What, for you, is the best piece of prose that you have
ever written?
I suspect that a novel about fishing in Alaska that I have
been revising for the last five years may be the best, but I had better get it
done or who will ever know?
What are you working on now?
I am writing a book about small-scale fishing that is on
the order of what I did for small-scale farming in "Orchards"
mentioned above. They are both topics I am close to and both are inevitably
tragedies.
What is your writing day like?
I am retired from salaried work now so have the great
luxury of pretty much writing when I feel like it. However our summers are very
short
in Alaska, so I mainly put it aside then. I find that the
things I write at night don't look nearly as fine the next morning, so I try to
write before I am too tired and just rambling. I had to train myself to compose
on a computer and that took a while, and it is hard on one to sit for long at a
screen, so I take frequent short breaks. Sometimes I go to our camp and write
in longhand again and that is a pleasure.
Where would you like to be in 10 years time?
I'd like to be living where I am right now, doing what I
am doing, but travel in the winter. However, I don't like to be just a tourist;
I like to have some purpose or work to do when I travel. I'd like to finish the
two books and get them out to an audience that can benefit from them.
What’s the most exciting thing about writing for you?
Probably the most fun I've had writing was the interviews
I did of the knowledgeable and articulate elders for "Orchards". That
made me want to do a second book on that order. Putting all the information
together into a whole that has strong theme, and peopling the story with
individuals that are rich and convincing characters is a real pleasure.

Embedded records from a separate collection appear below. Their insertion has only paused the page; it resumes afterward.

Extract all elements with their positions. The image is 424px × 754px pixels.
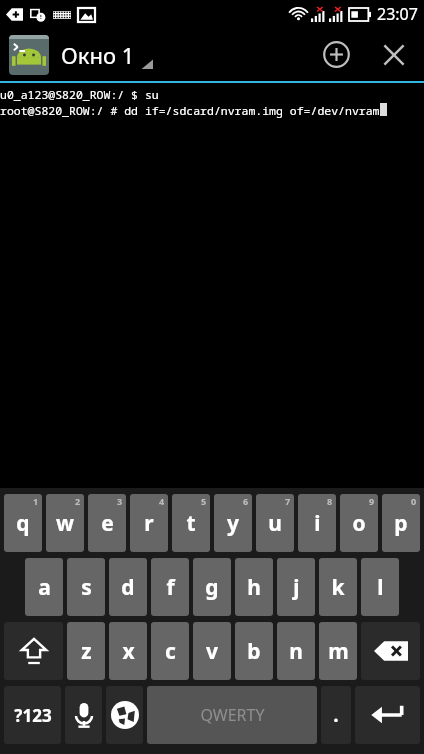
button[interactable]: Окно 1 bbox=[61, 28, 308, 81]
button[interactable]: v bbox=[193, 622, 231, 680]
staticText: 5 bbox=[201, 495, 207, 507]
button[interactable]: c bbox=[151, 622, 189, 680]
button[interactable]: w bbox=[46, 494, 84, 552]
button[interactable]: Voice input bbox=[65, 686, 102, 744]
button[interactable]: j bbox=[277, 558, 315, 616]
staticText: q bbox=[16, 509, 30, 538]
button[interactable]: e bbox=[88, 494, 126, 552]
staticText: t bbox=[186, 509, 196, 538]
staticText: e bbox=[101, 509, 114, 538]
button[interactable]: k bbox=[319, 558, 357, 616]
button[interactable]: . bbox=[321, 686, 351, 744]
staticText: r bbox=[144, 509, 154, 538]
button[interactable]: Change language bbox=[106, 686, 143, 744]
staticText: 8 bbox=[327, 495, 333, 507]
staticText: 1 bbox=[33, 495, 39, 507]
staticText: j bbox=[293, 573, 300, 602]
button[interactable]: y bbox=[214, 494, 252, 552]
button[interactable]: n bbox=[277, 622, 315, 680]
button[interactable]: Shift bbox=[4, 622, 63, 680]
button[interactable]: s bbox=[67, 558, 105, 616]
staticText: a bbox=[38, 573, 51, 602]
button[interactable]: b bbox=[235, 622, 273, 680]
staticText: k bbox=[331, 573, 345, 602]
staticText: g bbox=[205, 573, 219, 602]
staticText: l bbox=[377, 573, 384, 602]
staticText: i bbox=[314, 509, 321, 538]
staticText: h bbox=[247, 573, 261, 602]
staticText: Окно 1 bbox=[61, 40, 135, 70]
button[interactable]: r bbox=[130, 494, 168, 552]
staticText: 23:07 bbox=[377, 3, 418, 25]
staticText: f bbox=[166, 573, 175, 602]
staticText: u0_a123@S820_ROW:/ $ su bbox=[0, 87, 159, 103]
button[interactable]: i bbox=[298, 494, 336, 552]
button[interactable]: o bbox=[340, 494, 378, 552]
button[interactable]: New window bbox=[308, 28, 364, 81]
staticText: p bbox=[394, 509, 408, 538]
button[interactable]: d bbox=[109, 558, 147, 616]
staticText: s bbox=[81, 573, 92, 602]
staticText: o bbox=[352, 509, 366, 538]
staticText: c bbox=[165, 637, 176, 666]
button[interactable]: m bbox=[319, 622, 357, 680]
staticText: . bbox=[333, 702, 339, 728]
staticText: 7 bbox=[285, 495, 291, 507]
staticText: y bbox=[227, 509, 239, 538]
staticText: z bbox=[81, 637, 92, 666]
button[interactable]: l bbox=[361, 558, 399, 616]
staticText: b bbox=[247, 637, 261, 666]
staticText: root@S820_ROW:/ # dd if=/sdcard/nvram.im… bbox=[0, 103, 380, 119]
button[interactable]: p bbox=[382, 494, 420, 552]
staticText: m bbox=[328, 637, 349, 666]
button[interactable]: QWERTY bbox=[147, 686, 317, 744]
button[interactable]: t bbox=[172, 494, 210, 552]
staticText: n bbox=[289, 637, 303, 666]
staticText: w bbox=[56, 509, 74, 538]
button[interactable]: Close window bbox=[364, 28, 424, 81]
staticText: x bbox=[122, 637, 135, 666]
staticText: d bbox=[121, 573, 135, 602]
staticText: 0 bbox=[411, 495, 417, 507]
button[interactable]: ?123 bbox=[4, 686, 61, 744]
button[interactable]: z bbox=[67, 622, 105, 680]
button[interactable]: a bbox=[25, 558, 63, 616]
button[interactable]: h bbox=[235, 558, 273, 616]
staticText: 4 bbox=[159, 495, 165, 507]
staticText: 3 bbox=[117, 495, 123, 507]
button[interactable]: u bbox=[256, 494, 294, 552]
staticText: u bbox=[268, 509, 282, 538]
staticText: v bbox=[206, 637, 218, 666]
staticText: QWERTY bbox=[200, 704, 265, 726]
staticText: 6 bbox=[243, 495, 249, 507]
button[interactable]: f bbox=[151, 558, 189, 616]
staticText: 9 bbox=[369, 495, 375, 507]
button[interactable]: x bbox=[109, 622, 147, 680]
button[interactable]: g bbox=[193, 558, 231, 616]
button[interactable]: Backspace bbox=[361, 622, 420, 680]
staticText: 2 bbox=[75, 495, 81, 507]
button[interactable]: Enter bbox=[355, 686, 420, 744]
button[interactable]: q bbox=[4, 494, 42, 552]
staticText: ?123 bbox=[14, 704, 52, 727]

What’s the most frustrating thing about writing for you?
I hate having to sit at the computer. But the worst thing
I suffered was preparing the index for "Orchards". Yet it was
important to have one and no indexing program could do it. I could have written
a draft of another book in the time it took to get that index as I wanted it.

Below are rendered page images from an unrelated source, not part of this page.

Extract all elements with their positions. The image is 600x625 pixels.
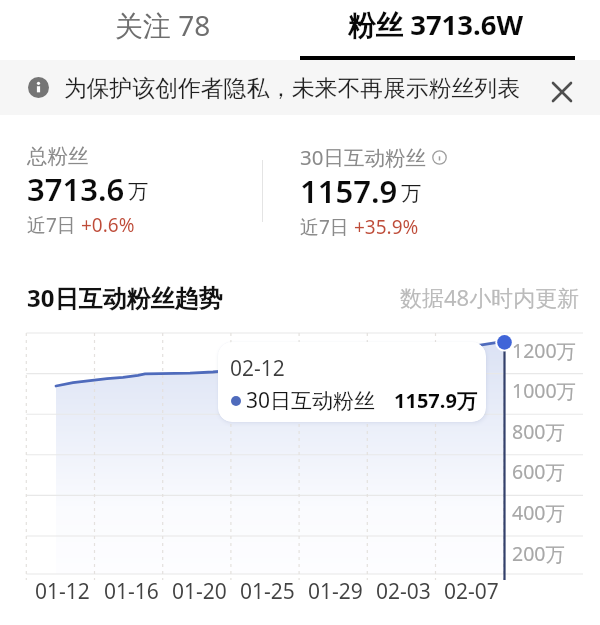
staticText: 为保护该创作者隐私，未来不再展示粉丝列表: [64, 74, 520, 103]
staticText: 1157.9: [300, 170, 398, 212]
button[interactable]: 关注 78: [24, 0, 302, 58]
staticText: 02-03: [376, 577, 431, 606]
staticText: 近7日: [27, 212, 81, 238]
staticText: 总粉丝: [27, 143, 89, 169]
staticText: 粉丝 3713.6W: [348, 6, 524, 44]
staticText: 30日互动粉丝: [246, 386, 376, 415]
staticText: +35.9%: [354, 214, 419, 240]
button[interactable]: Close: [540, 70, 584, 114]
staticText: 01-25: [240, 577, 295, 606]
staticText: 600万: [512, 458, 565, 485]
staticText: 02-12: [230, 354, 285, 383]
staticText: 1200万: [512, 337, 577, 364]
staticText: 万: [401, 181, 421, 206]
staticText: 近7日: [300, 214, 354, 240]
staticText: 800万: [512, 418, 565, 445]
staticText: 200万: [512, 540, 565, 567]
staticText: 01-16: [104, 577, 159, 606]
staticText: 万: [128, 179, 148, 204]
staticText: 3713.6: [27, 168, 125, 210]
staticText: 01-29: [308, 577, 363, 606]
staticText: 关注 78: [115, 6, 211, 44]
button[interactable]: 粉丝 3713.6W: [300, 0, 572, 58]
staticText: 400万: [512, 499, 565, 526]
staticText: 1157.9万: [394, 387, 477, 414]
staticText: 01-12: [35, 577, 90, 606]
staticText: 01-20: [172, 577, 227, 606]
staticText: 02-07: [444, 577, 499, 606]
staticText: 30日互动粉丝趋势: [27, 281, 223, 314]
staticText: 1000万: [512, 377, 577, 404]
staticText: 30日互动粉丝: [300, 143, 426, 171]
staticText: 数据48小时内更新: [400, 282, 580, 312]
staticText: +0.6%: [81, 212, 135, 238]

What’s the best piece of feedback that you’ve had from your
audience?
The people from the locations thanked me for writing
"Beachlines" and "Orchards", and making the histories so
interesting and true, as they perceived them. "You got that just
right!" They said they now understood much better what had taken place and
that it really helped them personally to appreciate where they came from and
how events occurred. Others thanked me for writing what they knew they should
have written but couldn't.
Do you write for a particular audience, or is your first
priority to satisfy your own creativity?
The social histories are a combination of both. The novel
in progress will be mainly to satisfy my own needs to tell a unique story.
Do you have a homepage? If so, what’s the URL?
I am working on this with alaskawriters.com and will have it up
soon. Meanwhile, info@fareasternpress.com,
my publisher, has more about "Orchards" and me.